= Adolphus E. Graupner =

American judge (1875–1947)

Adolphus Earhart Graupner (February 3, 1875 – September 19, 1947) was a judge of the United States Board of Tax Appeals (later the United States Tax Court) from 1924 to 1926.

Born in Clinton, Iowa, Graupner graduated from the University of California in 1897, and was admitted to the bar the same year. In 1912 he was elected as a councilor to the Alumni Council. He was later an instructor in Law at UC Hastings.

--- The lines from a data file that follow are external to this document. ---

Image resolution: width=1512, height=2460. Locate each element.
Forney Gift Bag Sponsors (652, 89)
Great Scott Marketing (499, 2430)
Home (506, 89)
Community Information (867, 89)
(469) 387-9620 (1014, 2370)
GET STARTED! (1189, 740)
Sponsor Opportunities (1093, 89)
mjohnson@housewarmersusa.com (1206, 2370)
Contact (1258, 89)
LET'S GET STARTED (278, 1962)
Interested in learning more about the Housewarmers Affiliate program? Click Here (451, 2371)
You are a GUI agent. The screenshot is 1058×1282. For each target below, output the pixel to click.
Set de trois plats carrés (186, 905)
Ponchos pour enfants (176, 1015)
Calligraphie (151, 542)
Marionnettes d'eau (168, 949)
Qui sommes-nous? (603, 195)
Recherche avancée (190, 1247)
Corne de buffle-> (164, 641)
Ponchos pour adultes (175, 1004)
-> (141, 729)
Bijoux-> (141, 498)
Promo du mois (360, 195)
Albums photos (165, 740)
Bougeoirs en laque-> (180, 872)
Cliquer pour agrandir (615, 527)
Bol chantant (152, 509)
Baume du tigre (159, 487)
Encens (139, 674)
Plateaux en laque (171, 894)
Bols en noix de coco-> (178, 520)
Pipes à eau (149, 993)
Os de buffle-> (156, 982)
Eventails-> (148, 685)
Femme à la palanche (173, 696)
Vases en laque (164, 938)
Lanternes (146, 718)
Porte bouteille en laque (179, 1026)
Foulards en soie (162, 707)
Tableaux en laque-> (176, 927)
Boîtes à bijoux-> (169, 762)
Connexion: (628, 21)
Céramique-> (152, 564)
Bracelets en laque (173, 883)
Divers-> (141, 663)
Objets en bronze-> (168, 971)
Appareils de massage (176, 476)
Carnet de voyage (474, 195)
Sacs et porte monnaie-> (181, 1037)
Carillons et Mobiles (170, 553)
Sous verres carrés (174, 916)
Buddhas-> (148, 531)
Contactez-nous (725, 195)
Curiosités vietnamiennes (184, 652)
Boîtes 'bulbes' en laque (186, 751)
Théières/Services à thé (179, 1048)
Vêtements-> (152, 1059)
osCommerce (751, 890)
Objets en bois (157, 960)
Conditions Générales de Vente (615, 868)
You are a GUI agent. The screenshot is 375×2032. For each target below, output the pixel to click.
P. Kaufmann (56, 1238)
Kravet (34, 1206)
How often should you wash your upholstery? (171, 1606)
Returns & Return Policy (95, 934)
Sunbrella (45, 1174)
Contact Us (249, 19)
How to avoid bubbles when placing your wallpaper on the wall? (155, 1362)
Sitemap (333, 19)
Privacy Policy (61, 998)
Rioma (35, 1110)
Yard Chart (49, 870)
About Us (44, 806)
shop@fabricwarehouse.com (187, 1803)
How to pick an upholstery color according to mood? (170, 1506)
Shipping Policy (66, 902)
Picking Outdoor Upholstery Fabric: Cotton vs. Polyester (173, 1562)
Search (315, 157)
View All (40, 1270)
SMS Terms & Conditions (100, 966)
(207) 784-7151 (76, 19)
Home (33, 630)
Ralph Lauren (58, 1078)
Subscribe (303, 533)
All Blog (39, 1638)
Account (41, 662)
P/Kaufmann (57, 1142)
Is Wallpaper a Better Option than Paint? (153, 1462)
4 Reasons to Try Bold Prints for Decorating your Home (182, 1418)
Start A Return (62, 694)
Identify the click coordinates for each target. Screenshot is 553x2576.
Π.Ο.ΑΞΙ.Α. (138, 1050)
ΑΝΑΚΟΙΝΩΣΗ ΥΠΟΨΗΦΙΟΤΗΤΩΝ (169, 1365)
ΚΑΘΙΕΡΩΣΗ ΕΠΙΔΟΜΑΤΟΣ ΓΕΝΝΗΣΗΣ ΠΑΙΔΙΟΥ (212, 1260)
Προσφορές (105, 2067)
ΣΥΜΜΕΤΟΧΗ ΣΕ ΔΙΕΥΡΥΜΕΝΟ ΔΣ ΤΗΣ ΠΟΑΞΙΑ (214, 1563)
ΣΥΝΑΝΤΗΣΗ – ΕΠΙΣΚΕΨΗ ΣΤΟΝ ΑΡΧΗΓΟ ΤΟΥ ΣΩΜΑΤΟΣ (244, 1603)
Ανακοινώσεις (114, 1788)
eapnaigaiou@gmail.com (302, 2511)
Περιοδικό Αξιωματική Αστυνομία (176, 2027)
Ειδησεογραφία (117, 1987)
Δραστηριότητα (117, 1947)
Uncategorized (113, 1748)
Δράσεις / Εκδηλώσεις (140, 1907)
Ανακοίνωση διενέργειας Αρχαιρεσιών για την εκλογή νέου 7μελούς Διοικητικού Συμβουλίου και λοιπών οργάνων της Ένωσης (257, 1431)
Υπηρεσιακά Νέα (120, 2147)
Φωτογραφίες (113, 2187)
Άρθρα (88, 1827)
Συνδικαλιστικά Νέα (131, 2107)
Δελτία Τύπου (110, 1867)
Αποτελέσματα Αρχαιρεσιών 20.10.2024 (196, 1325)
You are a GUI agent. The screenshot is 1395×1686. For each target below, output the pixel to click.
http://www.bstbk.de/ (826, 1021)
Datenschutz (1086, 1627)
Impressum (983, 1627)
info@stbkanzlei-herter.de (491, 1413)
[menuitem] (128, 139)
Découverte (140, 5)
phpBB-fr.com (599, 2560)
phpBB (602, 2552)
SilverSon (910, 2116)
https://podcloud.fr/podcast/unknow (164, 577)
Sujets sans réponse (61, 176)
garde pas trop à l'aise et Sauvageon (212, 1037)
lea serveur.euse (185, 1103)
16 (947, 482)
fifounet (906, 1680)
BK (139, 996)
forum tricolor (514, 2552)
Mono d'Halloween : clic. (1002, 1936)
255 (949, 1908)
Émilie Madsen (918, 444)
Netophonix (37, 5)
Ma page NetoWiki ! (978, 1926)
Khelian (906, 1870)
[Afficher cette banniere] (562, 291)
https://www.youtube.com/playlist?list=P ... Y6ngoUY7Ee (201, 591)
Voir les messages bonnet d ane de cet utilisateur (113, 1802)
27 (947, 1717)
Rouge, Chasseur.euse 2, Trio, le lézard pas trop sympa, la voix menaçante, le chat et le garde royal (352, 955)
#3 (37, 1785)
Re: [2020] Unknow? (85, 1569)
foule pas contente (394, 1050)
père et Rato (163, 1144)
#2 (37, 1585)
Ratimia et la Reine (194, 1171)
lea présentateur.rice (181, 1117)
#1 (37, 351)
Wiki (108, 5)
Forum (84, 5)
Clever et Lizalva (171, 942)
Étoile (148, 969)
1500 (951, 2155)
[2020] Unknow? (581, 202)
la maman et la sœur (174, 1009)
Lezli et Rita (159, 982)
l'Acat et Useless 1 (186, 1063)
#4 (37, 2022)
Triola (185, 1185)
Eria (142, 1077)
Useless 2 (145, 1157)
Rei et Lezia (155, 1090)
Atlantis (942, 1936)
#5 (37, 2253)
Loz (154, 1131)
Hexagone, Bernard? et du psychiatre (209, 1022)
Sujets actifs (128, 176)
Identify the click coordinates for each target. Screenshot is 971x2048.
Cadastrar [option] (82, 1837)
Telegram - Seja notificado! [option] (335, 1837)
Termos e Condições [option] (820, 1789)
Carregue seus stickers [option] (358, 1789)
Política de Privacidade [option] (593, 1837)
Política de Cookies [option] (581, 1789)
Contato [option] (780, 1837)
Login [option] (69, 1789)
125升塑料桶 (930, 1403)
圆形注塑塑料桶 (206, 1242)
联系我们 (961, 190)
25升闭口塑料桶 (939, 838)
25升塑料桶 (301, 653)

He entered the practice of law until 1913, when he became a superior court judge in San Francisco, California. He served until 1915, when he left to enlist in the United States Army, in which he was an infantry captain in World War I. Upon his return, he resumed the private practice of law until his appointment to the United States Board of Tax Appeals in 1924. Graupner was one of the original twelve members appointed to the United States Board of Tax Appeals, and one of a group of seven appointed "from the public". However, he and Albert E. James were the only members not reappointed to the Board when their initial terms expired, reportedly "because of their differences of opinion with the Board’s Chairman, Jules Gilmer Korner, concerning 'administrative matters'". One editorial noted that James and Graupner, the only judges not recommended for reappointment by the Treasury Department, were the judges who decided against the Treasury in the largest number of cases.